Category Archives: Equiano, Olaudah

The Interesting Narrative of the Life of Olaudah Equiano : Different but the Same

what advantages do not a refined people possess over those who are rude and uncultivated?” (45)

The first image we get of Olaudah Equiano is of his actual portrait on the cover and title page. Here he looks perfectly refined in the western sense with his lace scarf, expensive red jacket and the Bible open to the Book of Acts. He embodies, literally, the idea that just because he is black he is nevertheless no less of a dignified human than a white man, “Surely the minds of the Spaniards did not change with their complexions!” (45). Our first impression of him is of an assimilated black man into western civilization, and so we must put our ear to his book “in hopes it would answer [us],” (68) so that we might learn who this black man wearing the clothes of a white man is.

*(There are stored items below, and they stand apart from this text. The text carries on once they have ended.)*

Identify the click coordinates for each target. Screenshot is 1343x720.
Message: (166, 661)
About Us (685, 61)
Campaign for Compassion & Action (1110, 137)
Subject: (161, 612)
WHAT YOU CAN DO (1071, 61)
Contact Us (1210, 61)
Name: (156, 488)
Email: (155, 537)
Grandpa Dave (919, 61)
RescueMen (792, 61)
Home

In the first chapter of his narrative we learn exactly just how civilized, arguably more civilized, this black man is to that of the white men who enslave him. When compared to Defoe’s plague infested Londoners, Equiano’s people seem more advanced as well. “Sometimes we are visited by locusts,” (38) and when a famine follows his people respond as a social collective (38) unlike the wealthy of London who run off into hiding at the first sign of inconvenience from the Plague. In fact by the nature of his people’s cleanliness, “Those that touched the dead at any time were obliged to wash and purify themselves,” (42) and their architecture which was designed to “keep off the different insects,” (36), they are better protected from disease than the “more advanced” people who enslave them. Practical experience does more for a “simple” people living in the African interior than all the libraries of knowledge in England.

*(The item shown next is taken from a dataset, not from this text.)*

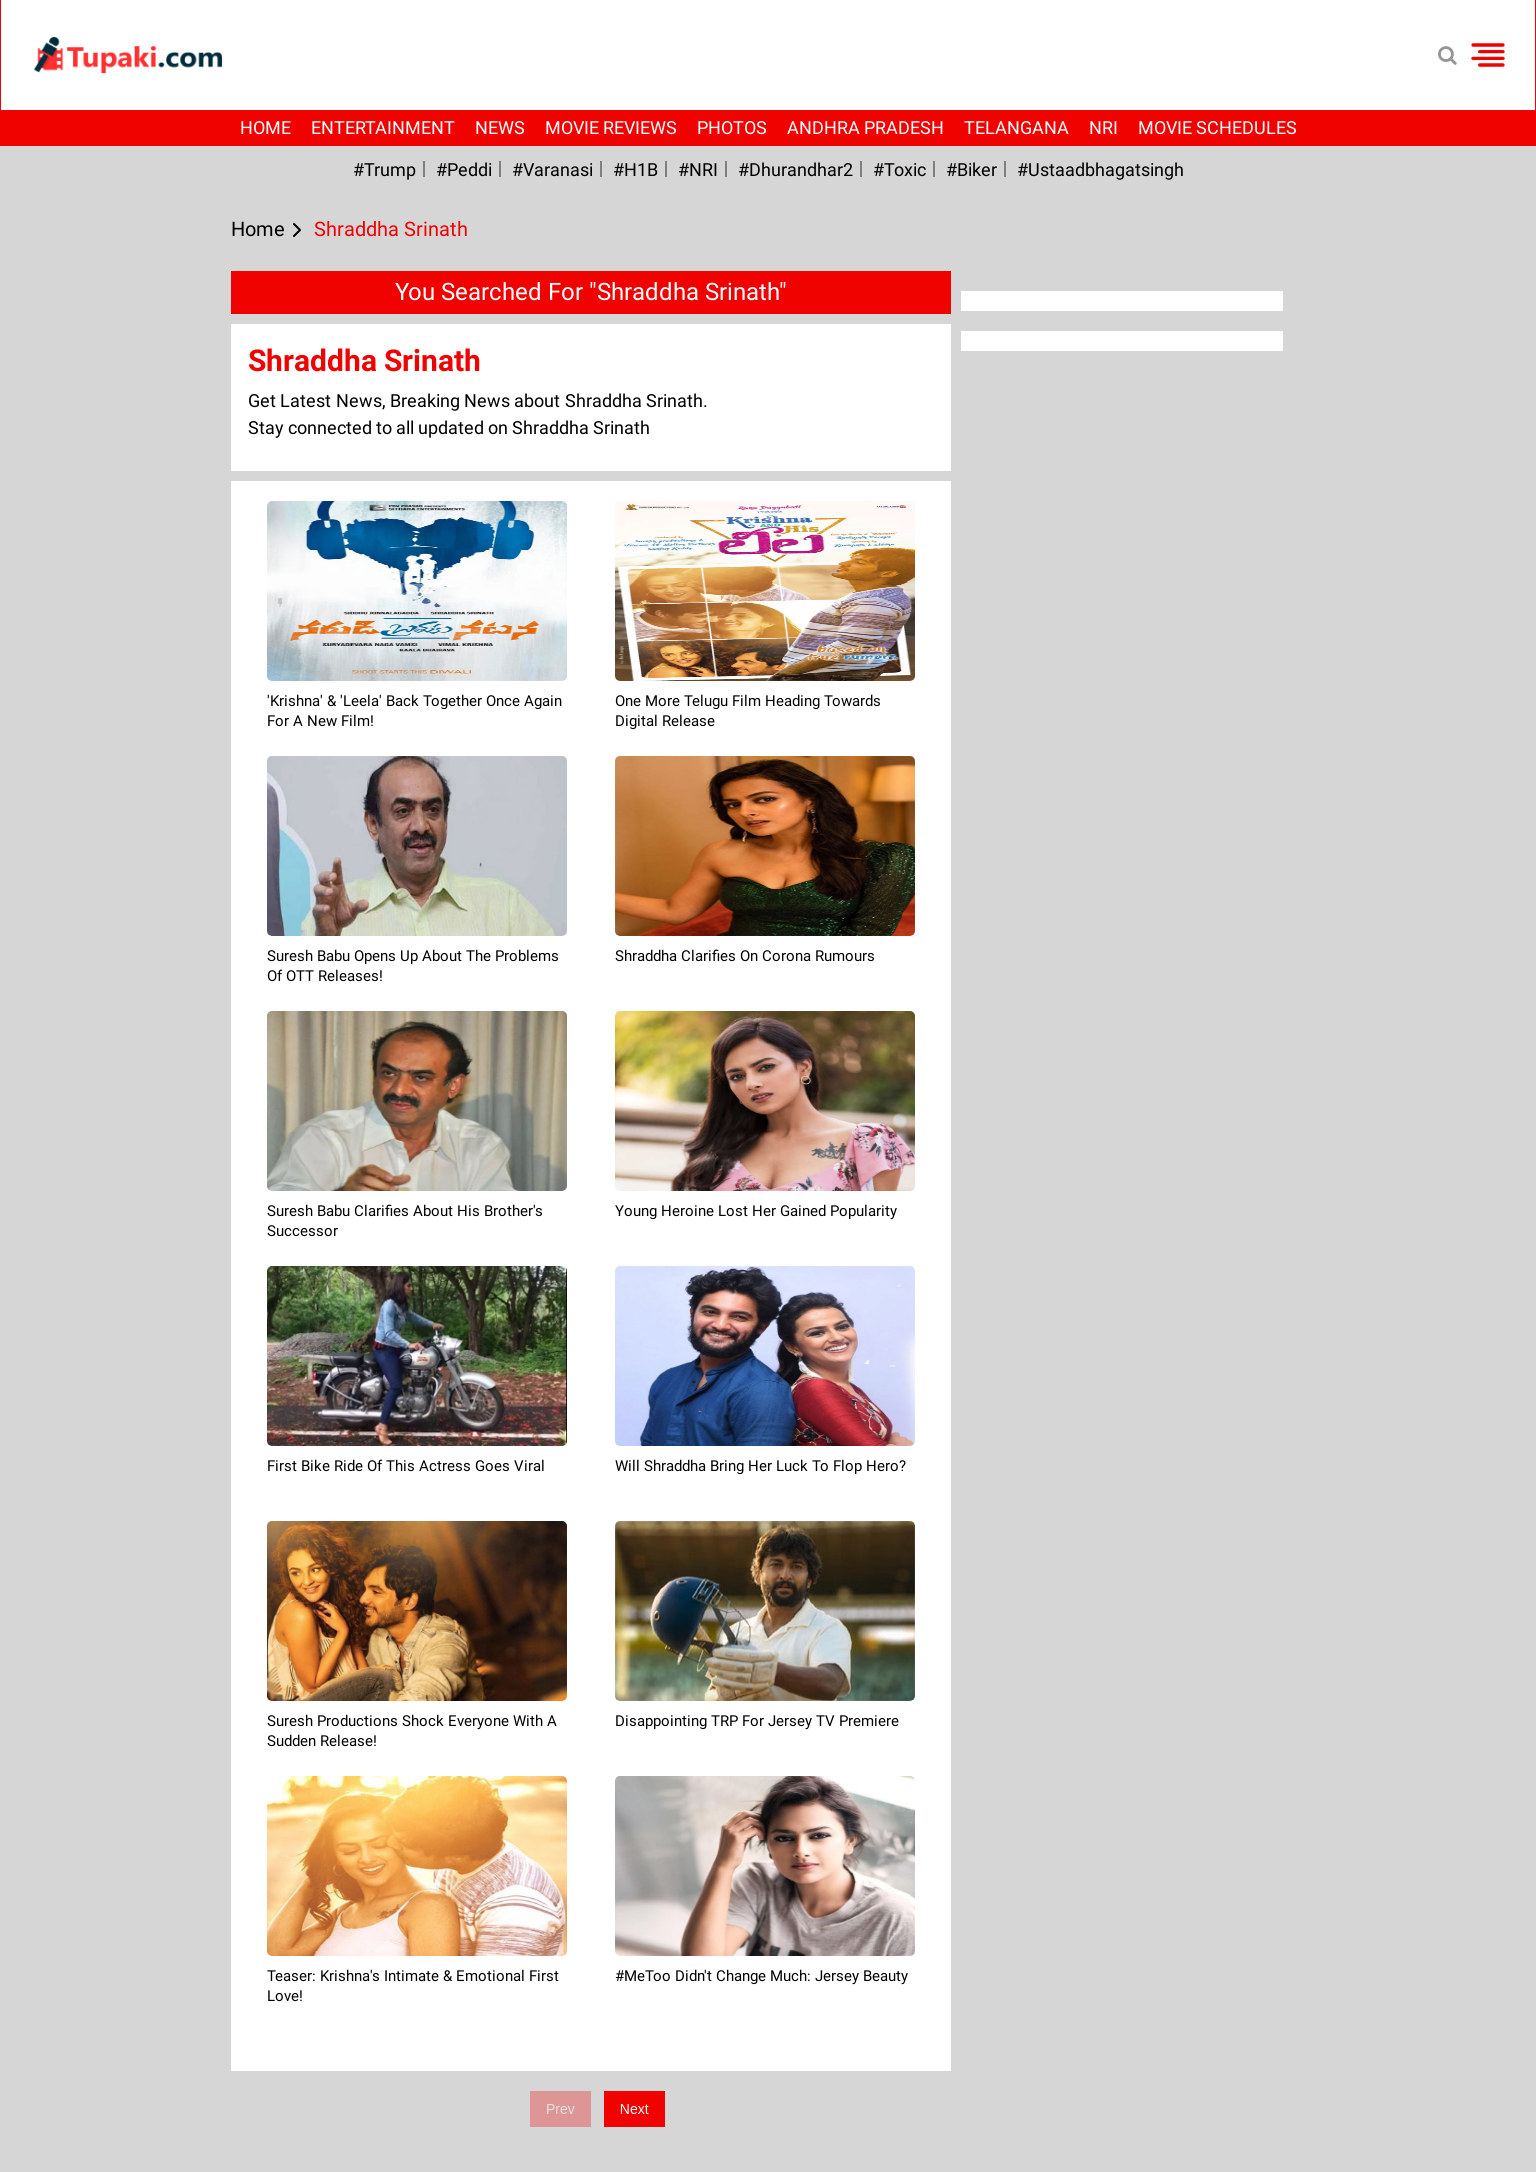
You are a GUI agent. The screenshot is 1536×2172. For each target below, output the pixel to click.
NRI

Equiano goes into great detail as to the advanced level of civilization his native people possess. They engage in trade with the Oye-Eboe who bring them “arms, gun-powder, hats, beads, and dried fish” (37). They are familiar with science, “We compute the year from the day which the sun crosses the line,” (40-41). His people comport themselves respectfully, “we were totally unaccustomed with swearing,” (41). They are knowledgeable of medicine in that they “practiced bleeding by cupping, and were very successful in healing wounds and expelling poisons,” (42). In other words they are self sufficient and capable of managing plague, famine, and war, quite unlike Defoe’s terrified and helpless Londoners.

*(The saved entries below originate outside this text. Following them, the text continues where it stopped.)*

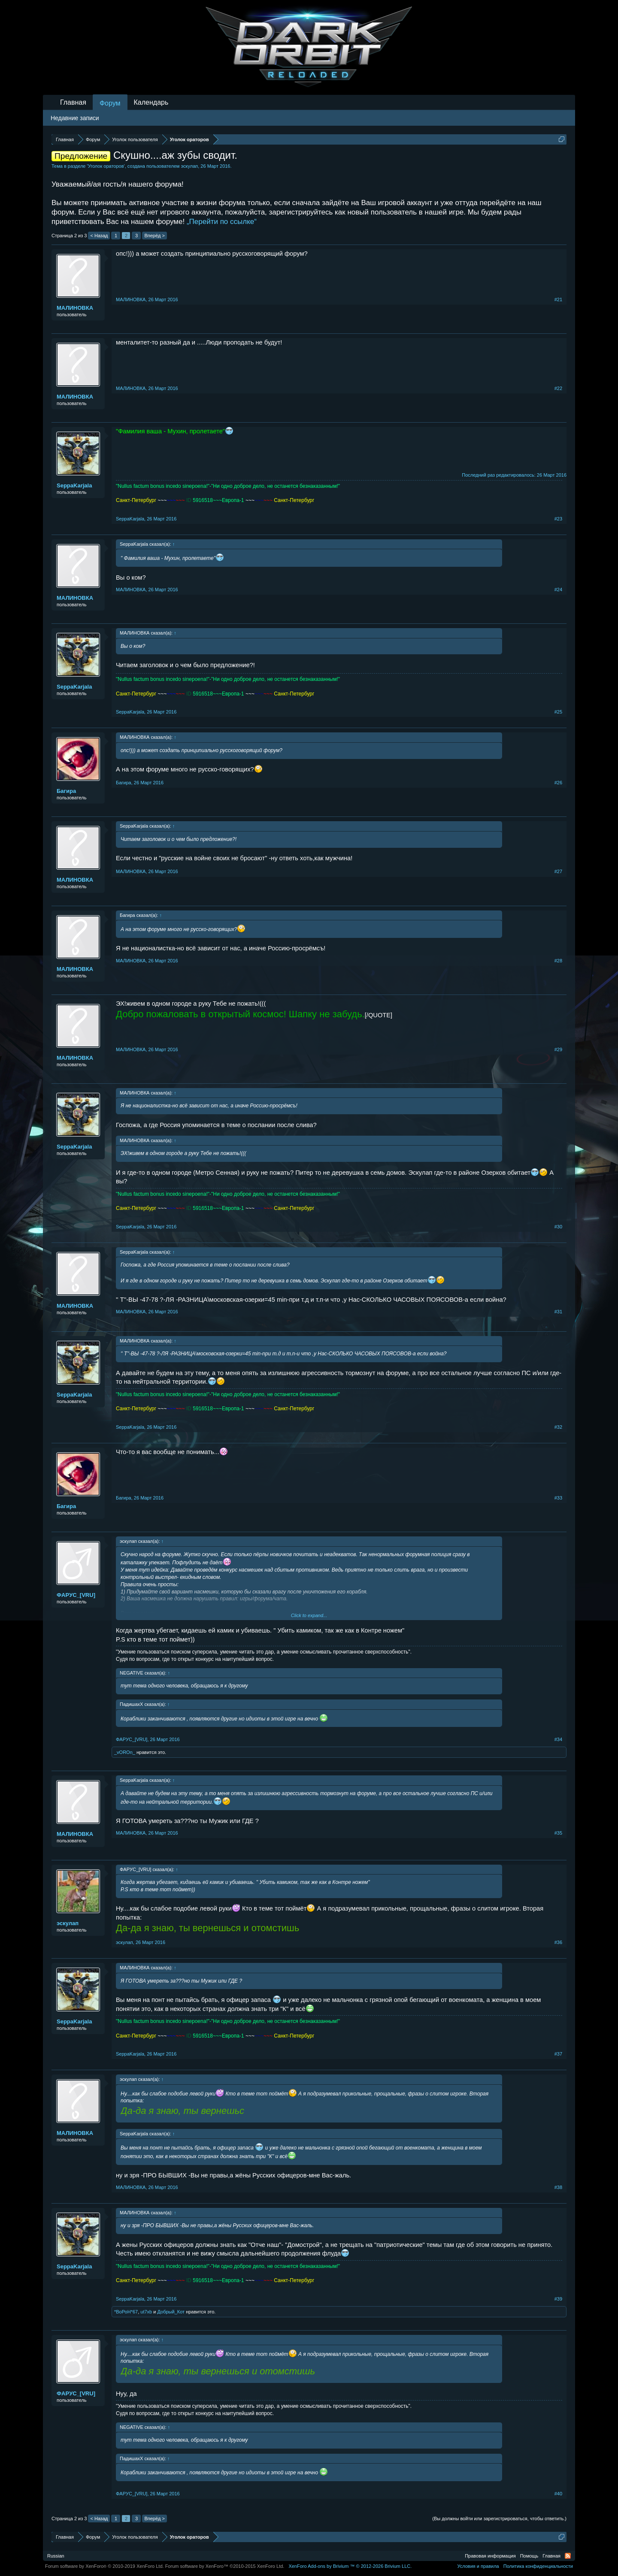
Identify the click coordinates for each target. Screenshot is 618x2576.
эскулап (189, 166)
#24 (558, 589)
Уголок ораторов (106, 166)
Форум (110, 103)
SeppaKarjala (74, 485)
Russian (55, 2555)
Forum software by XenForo (104, 2566)
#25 (558, 711)
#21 (558, 299)
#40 (558, 2493)
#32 (558, 1427)
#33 (558, 1497)
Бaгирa (66, 791)
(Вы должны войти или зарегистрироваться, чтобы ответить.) (499, 2518)
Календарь (151, 102)
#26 (558, 782)
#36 (558, 1942)
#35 (558, 1832)
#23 (558, 518)
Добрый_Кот (171, 2311)
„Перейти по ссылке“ (222, 222)
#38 (558, 2187)
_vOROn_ (124, 1752)
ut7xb (146, 2311)
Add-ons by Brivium (350, 2566)
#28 (558, 960)
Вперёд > (154, 235)
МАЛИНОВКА (75, 308)
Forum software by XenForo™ (225, 2566)
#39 (558, 2298)
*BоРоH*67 (126, 2311)
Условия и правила (478, 2566)
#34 (558, 1739)
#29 (558, 1049)
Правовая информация (490, 2555)
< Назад (99, 235)
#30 (558, 1226)
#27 (558, 871)
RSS (568, 2556)
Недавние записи (75, 118)
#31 (558, 1311)
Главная (73, 102)
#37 (558, 2053)
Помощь (529, 2555)
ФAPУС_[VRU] (76, 1595)
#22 (558, 388)
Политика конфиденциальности (538, 2566)
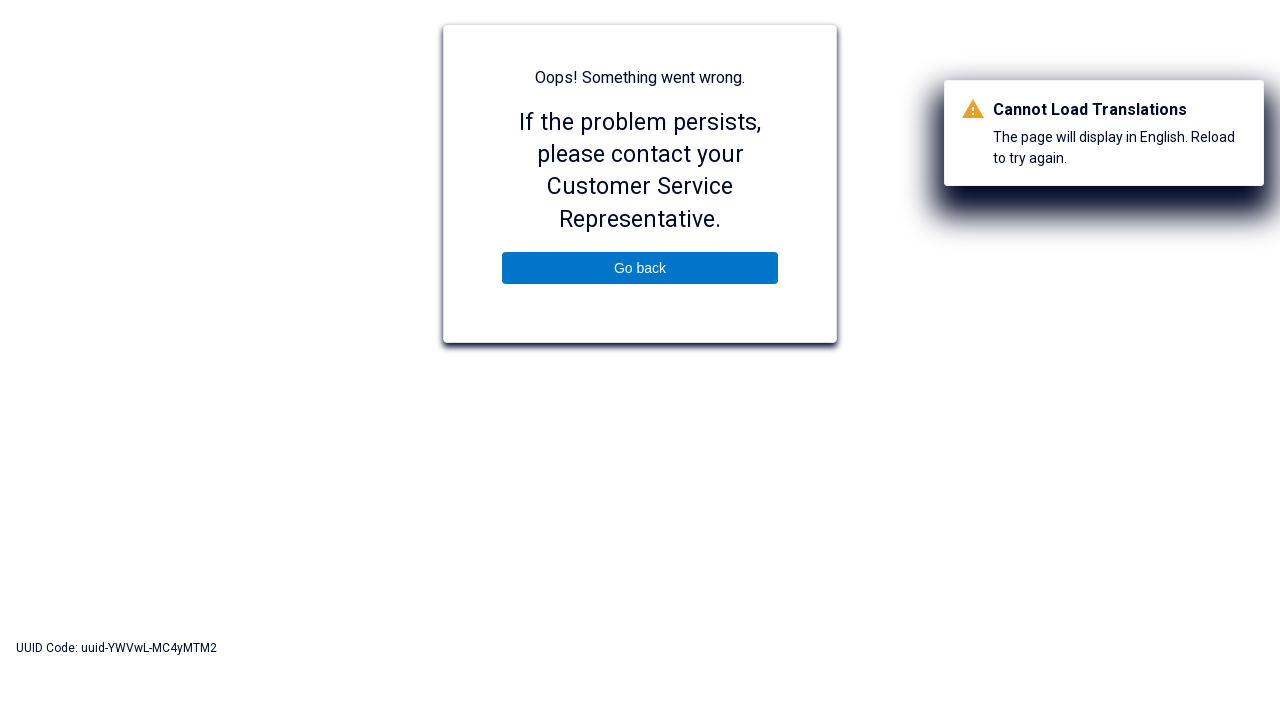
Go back (640, 268)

A key to their success is in their community and the norm of helping their neighbors, “The whole neighborhood afford their unanimous assistance in building [houses], and, in return, receive and expect no other recompense than a feast,” (36). This is a far cry from the white men who, as we learn later in the narrative take advantage of Equiano and outright steal from him for their own gain, or like in Defoe who just lock up their neighbors to save themselves when the plague breaks out.

Equiano is so cultured and civilized that upon first meeting these white men he asks “if we were not to be eaten by those white men with horrible looks, red faces, and long hair?” (55). There is great irony in a slave questioning the very humanity of a race of people who sees him as merely a piece of ignorant property.

From this point on he must, in effect, build a bridge between his own civilization and identity to that of his captors. He must prove his worth by becoming more like his captors in appearance so that they might pause long enough to hear his story. Of course he has the ability to tell his story because he possesses the financial means to do so. Like Defoe’s wealthy Londoners who are able to save themselves and pass on their genes, Equiano is also able to protect his identity and pass it on to later generations, quite unlike the millions of less fortunate Africans whose stories were never told. And perhaps in this one aspect Western civilization has the advantage over “those who are rude and uncultivated,” (45) in its ability to pass down not just the practical technical knowledge of staying alive, but because they have the ability “to keep their great men when they died,” (63).